Quayle and the Nixon Strategy

IN interviews with Vice-President Bush over the years he held that office I tried on occasion to persuade him to part company with President Reagan's supply-side economics. During the l980 campaign, when fiercely contesting Reagan for the presidency, Bush had called Reagan's economic plan ``voodoo economics.'' But Mr. Bush would usually laugh and change the subject. He was the ever-loyal vice president, never breathing an opinion different from those expressed by the president. He often said that was the way a vice-president should conduct himself. That's when his critics started calling him a wimp.

Now Vice-President Quayle is showing that he is his own man and getting whaled by the same critics who bashed Bush. This time it's what the vice-president is saying that's stirring criticism. He's warning that the apparent rush to democracy and peace in Eastern Europe may not be all it seems.

So while the president holds out his hand to Gorbachev, the vice-president withholds his approval. Further, Mr. Bush supports Mr. Quayle's decision to speak out.

What's going on here?

First, the president knows that he has never been fully trusted by GOP conservatives. As vice-president he was continually under fire from right-wingers who charged Bush was soft on communism. When Reagan stopped talking tough about communists, the change was attributed by these conservatives to the influence of Bush and his friend, James Baker.

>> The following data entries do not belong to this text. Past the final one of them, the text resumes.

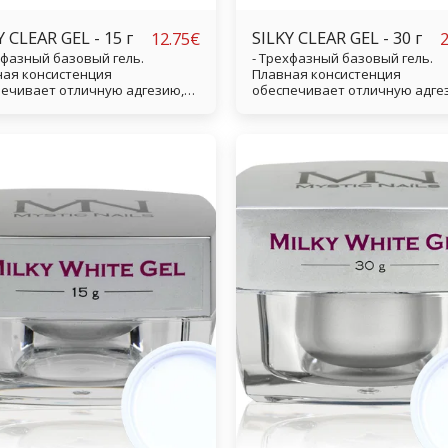
Y CLEAR GEL - 15 г
SILKY CLEAR GEL - 30 г
12.75
€
2
хфазный базовый гель.
- Трехфазный базовый гель.
ая консистенция
Плавная консистенция
ечивает отличную адгезию,
обеспечивает отличную адге
у что гель может прилипнуть
потому что гель может прили
у отполированными
между отполированными
нами натурального ногтя. -
волокнами натурального ногтя
ная адгезия. - 100%
Отличная адгезия. - 100%
ачность. - Отверждается
прозрачность. - Отверждаетс
 быстро.
очень быстро.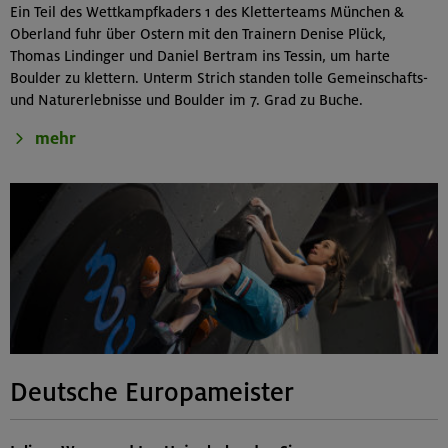
Ein Teil des Wettkampfkaders 1 des Kletterteams München &
Oberland fuhr über Ostern mit den Trainern Denise Plück,
Thomas Lindinger und Daniel Bertram ins Tessin, um harte
Boulder zu klettern. Unterm Strich standen tolle Gemeinschafts-
und Naturerlebnisse und Boulder im 7. Grad zu Buche.
mehr
Deutsche Europameister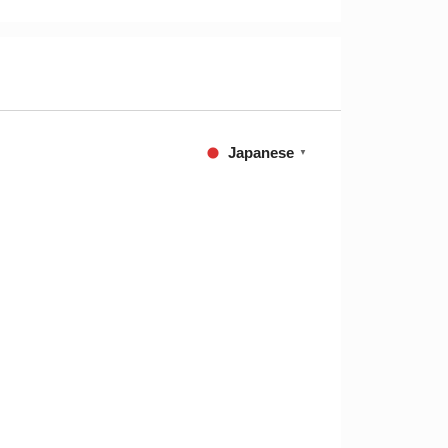
Japanese
▼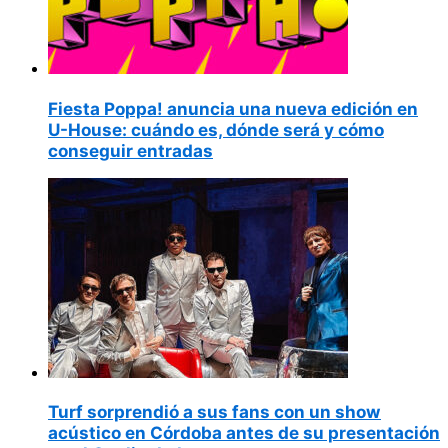
Fiesta Poppa! anuncia una nueva edición en
U-House: cuándo es, dónde será y cómo
conseguir entradas
Turf sorprendió a sus fans con un show
acústico en Córdoba antes de su presentación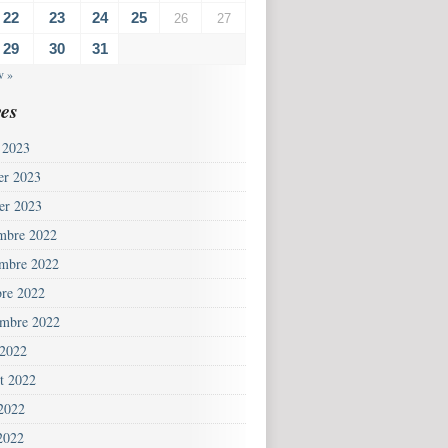
22
23
24
25
26
27
29
30
31
v »
es
 2023
ier 2023
ier 2023
mbre 2022
mbre 2022
bre 2022
embre 2022
 2022
et 2022
 2022
2022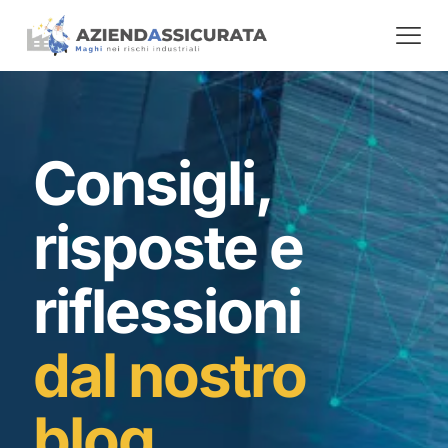
Consigli,
risposte e
riflessioni
dal nostro
blog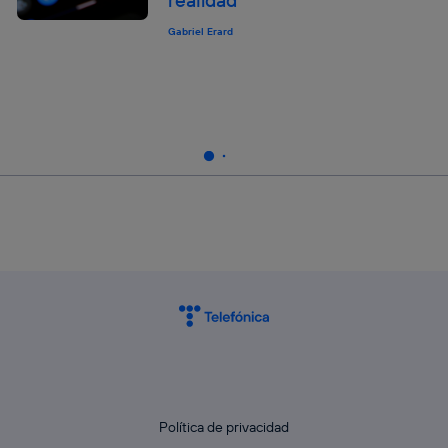
realidad
Gabriel Erard
Política de privacidad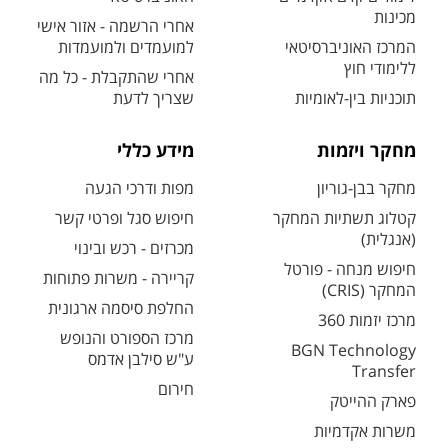
מכינות
אחרי הרשמה - אזור אישי
המרכז האוניברסיטאי
למועמדים ולמועמדות
ללימודי חוץ
אחרי שהתקבלת - כל מה
תוכניות בין-לאומיות
שצריך לדעת
מחקר ויזמות
מידע כללי
מחקר בבן-גוריון
מפות ודרכי הגעה
קטלוג תשתיות המחקר
חיפוש סגל ופרטי קשר
(אנגלית)
מכרזים - רכש ובינוי
חיפוש מנחה - פורטל
קריירה - משרות פתוחות
המחקר (CRIS)
החלפת סיסמה ארגונית
מרכז יזמות 360
מרכז הספורט והנופש
BGN Technology
ע"ש סילבן אדמס
Transfer
חירום
פארק ההייטק
משרות אקדמיות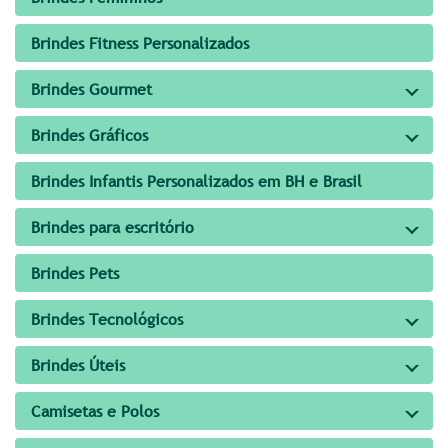
Brindes Fitness Personalizados
Brindes Gourmet
Brindes Gráficos
Brindes Infantis Personalizados em BH e Brasil
Brindes para escritório
Brindes Pets
Brindes Tecnológicos
Brindes Úteis
Camisetas e Polos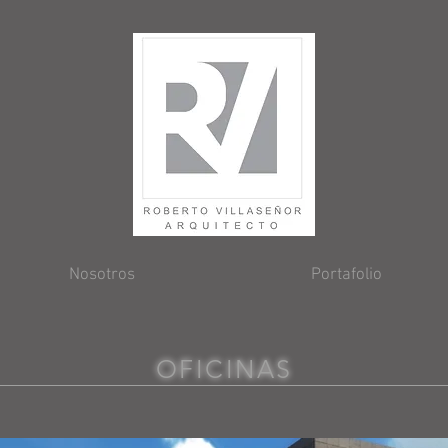
Nosotros
Portafolio
OFICINAS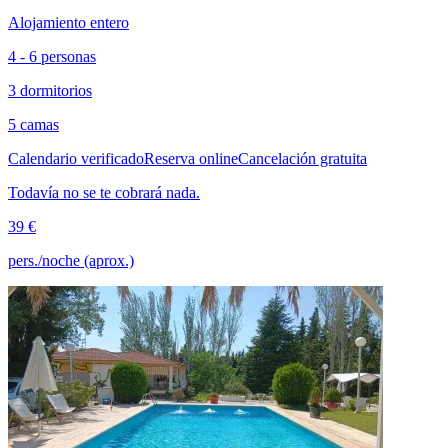
Alojamiento entero
4 - 6 personas
3 dormitorios
5 camas
Calendario verificado
Reserva online
Cancelación gratuita
Todavía no se te cobrará nada.
39 €
pers./noche (aprox.)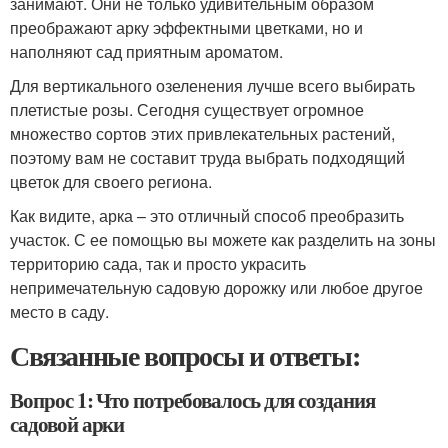
занимают. Они не только удивительным образом
преображают арку эффектными цветками, но и
наполняют сад приятным ароматом.
Для вертикального озеленения лучше всего выбирать
плетистые розы. Сегодня существует огромное
множество сортов этих привлекательных растений,
поэтому вам не составит труда выбрать подходящий
цветок для своего региона.
Как видите, арка – это отличный способ преобразить
участок. С ее помощью вы можете как разделить на зоны
территорию сада, так и просто украсить
непримечательную садовую дорожку или любое другое
место в саду.
Связанные вопросы и ответы:
Вопрос 1: Что потребовалось для создания
садовой арки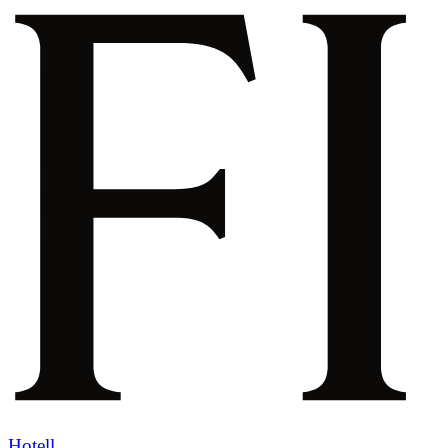
Hotell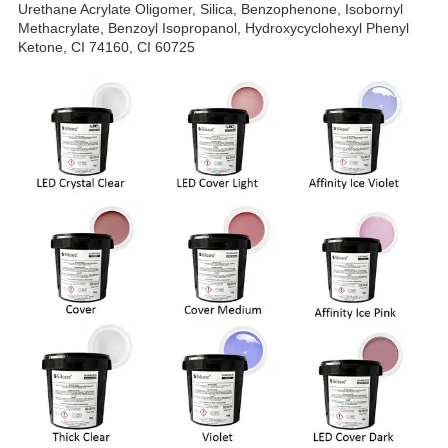
Urethane Acrylate Oligomer, Silica, Benzophenone, Isobornyl
Methacrylate, Benzoyl Isopropanol, Hydroxycyclohexyl Phenyl
Ketone, CI 74160, CI 60725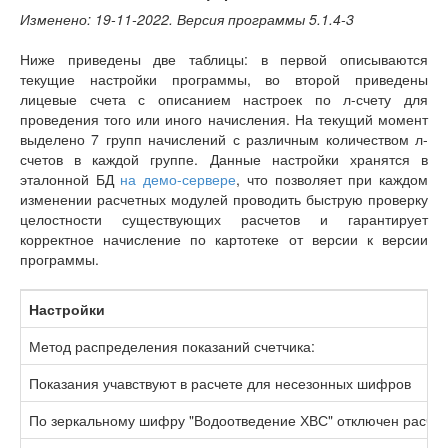
Изменено: 19-11-2022. Версия программы 5.1.4-3
Ниже приведены две таблицы: в первой описываются
текущие настройки программы, во второй приведены
лицевые счета с описанием настроек по л-счету для
проведения того или иного начисления. На текущий момент
выделено 7 групп начислений с различным количеством л-
счетов в каждой группе. Данные настройки хранятся в
эталонной БД
на демо-сервере
, что позволяет при каждом
изменении расчетных модулей проводить быструю проверку
целостности существующих расчетов и гарантирует
корректное начисление по картотеке от версии к версии
программы.
Настройки
Метод распределения показаний счетчика:
Показания учавствуют в расчете для несезонных шифров
По зеркальному шифру "Водоотведение ХВС" отключен расче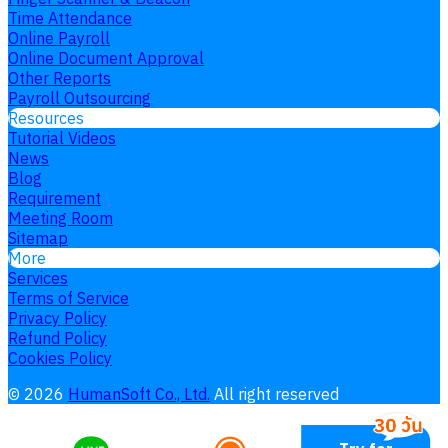
Time Attendance
Online Payroll
Online Document Approval
Other Reports
Payroll Outsourcing
Resources
Tutorial Videos
News
Blog
Requirement
Meeting Room
Sitemap
More
Services
Terms of Service
Privacy Policy
Refund Policy
Cookies Policy
©
2026
HumanSoft Co., Ltd.
All right reserved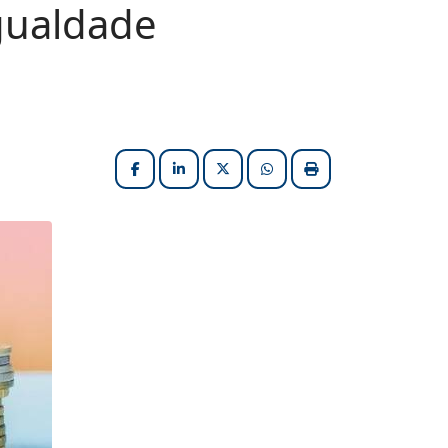
igualdade
Facebook
LinkedIn
X (formerly Twitter)
HELIX_ULTIMATE_SHARE_W
Imprimir matéria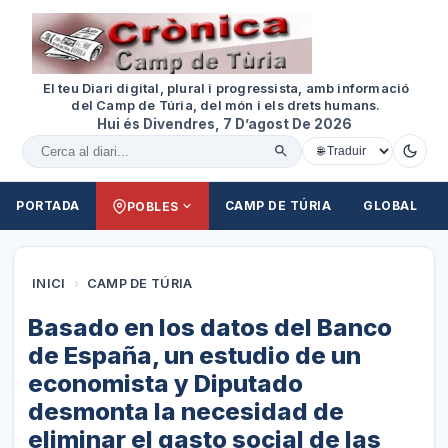
El teu Diari digital, plural i progressista, amb informació
del Camp de Túria, del món i els drets humans.
Hui és Divendres, 7 D’agost De 2026
Cercar al diari
PORTADA
CAMP DE TÚRIA
GLOBAL
POBLES
INICI
›
CAMP DE TÚRIA
Basado en los datos del Banco
de España, un estudio de un
economista y Diputado
desmonta la necesidad de
eliminar el gasto social de las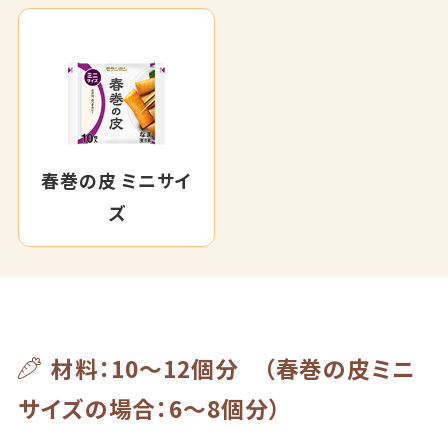
春巻の皮 ミニサイ
ズ
材料：10～12個分 （春巻の皮ミニ
サイズの場合：6～8個分）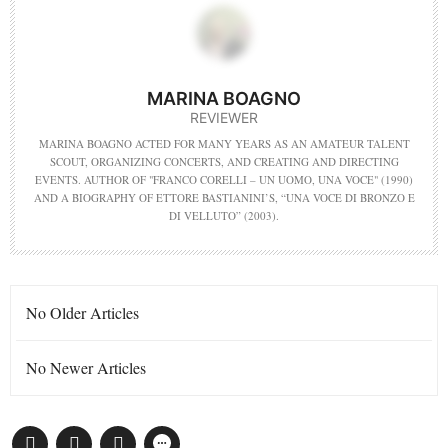
MARINA BOAGNO
REVIEWER
MARINA BOAGNO ACTED FOR MANY YEARS AS AN AMATEUR TALENT
SCOUT, ORGANIZING CONCERTS, AND CREATING AND DIRECTING
EVENTS. AUTHOR OF "FRANCO CORELLI – UN UOMO, UNA VOCE" (1990)
AND A BIOGRAPHY OF ETTORE BASTIANINI’S, “UNA VOCE DI BRONZO E
DI VELLUTO” (2003).
No Older Articles
No Newer Articles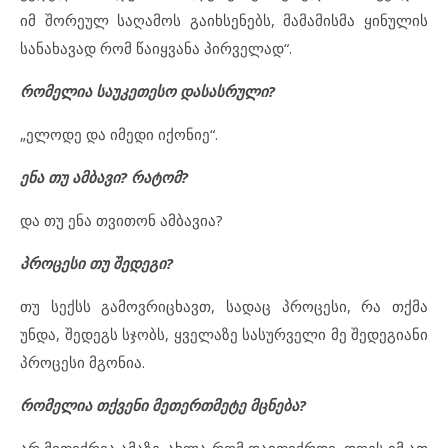
იმ შორეულ საღამოს გაიხსენებს, მამამისმა ყინულის
სანახავად რომ წაიყვანა პირველად“.
რომელია საუკეთესო დასასრული?
„ელოდე და იმედი იქონიე“.
ენა თუ ამბავი? რატომ?
და თუ ენა თვითონ ამბავია?
პროცესი თუ შედეგი?
თუ სექსს გამოვრიცხავთ, სადაც პროცესი, რა თქმა
უნდა, შედეგს სჯობს, ყველაზე სასურველი მე შედეგიანი
პროცესი მგონია.
რომელია თქვენი მეთერთმეტე მცნება?
არ მიფიქრია ამაზე. ახლა რომ დავფიქრდი, დღეს იმ ათ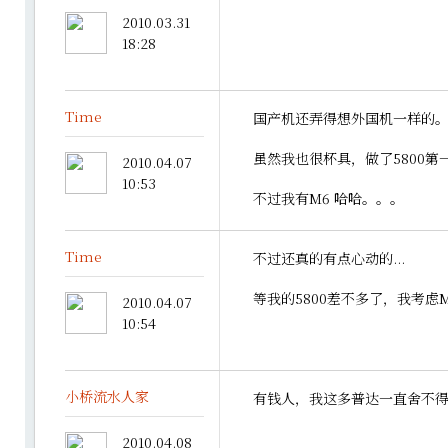
2010.03.31
18:28
Time
国产机还弄得想外国机一样的。杯
虽然我也很杯具，做了5800第
2010.04.07
10:53
不过我有M6 哈哈。。。
Time
不过还真的有点心动的...
等我的5800差不多了，我考虑M8
2010.04.07
10:54
小桥流水人家
有钱人，我这多普达一直舍不
2010.04.08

Now Bush is using Quayle as his messenger to Republicans who think he is encouraging Gorbachev too much. A former Reagan official explained this Bush ploy:

``It's much like Nixon opening mainland China. Nixon was trusted by the hawks in this country because he had been so hard on the communists through the years. So he could make that move - without fear of a tumultuous and divisive protest at home. Bush is not similarly trusted by the hawks. But by unleashing Quayle, Bush is sending out this reassurance to the hawks - that he knows what he's dealing with, that he will be cautious, that he won't go too far. In a way Quayle is Bush's Nixon.''

Second, there's a growing opinion in Washington that the president is heeding Richard Nixon's advice on more than one subject. The recent Bush decision to send envoys to China was a Nixon suggestion, it is said. Unleashing Quayle as an outspoken hawk, while the President was pursuing a more dovish course, is said to have originated in Nixon's fertile political mind.

At any rate, the Nixon precedent may well be sticking in Bush's thinking as he seeks to rehabilitate a vice-president who has been cast by critics as a weakling from the moment he came on the ticket.

It is true that Nixon was already the champion of the anti-communists before becoming vice-president. But in the No. 2 spot Nixon continued to enlarge that role. He antagonized millions of people, but also he became a significant vice-president.

At any rate, Bush is applauding Quayle's independent, anti-communist role. He's aware of his own progress from wimp to tough guy. And he thinks Quayle is on the right track for strengthening his image.

Bush says he has no plans to replace Quayle in l992. Why should he, from a political point of view - particularly if Quayle is able to build support from conservatives?

The obvious should now be said of and to Quayle: ``I've known Richard Nixon over the years - and known him well. And you're no Richard Nixon.''

Nixon looked like a villain. He played that part to the hilt in Watergate. Quayle is perceived by many as an innocent: the smiling, young fellow without a serious thought.

The hope within the Bush camp is that Quayle will mature on the job and will be perceived by the public in l992 as someone with strength and depth - someone who is presidential material.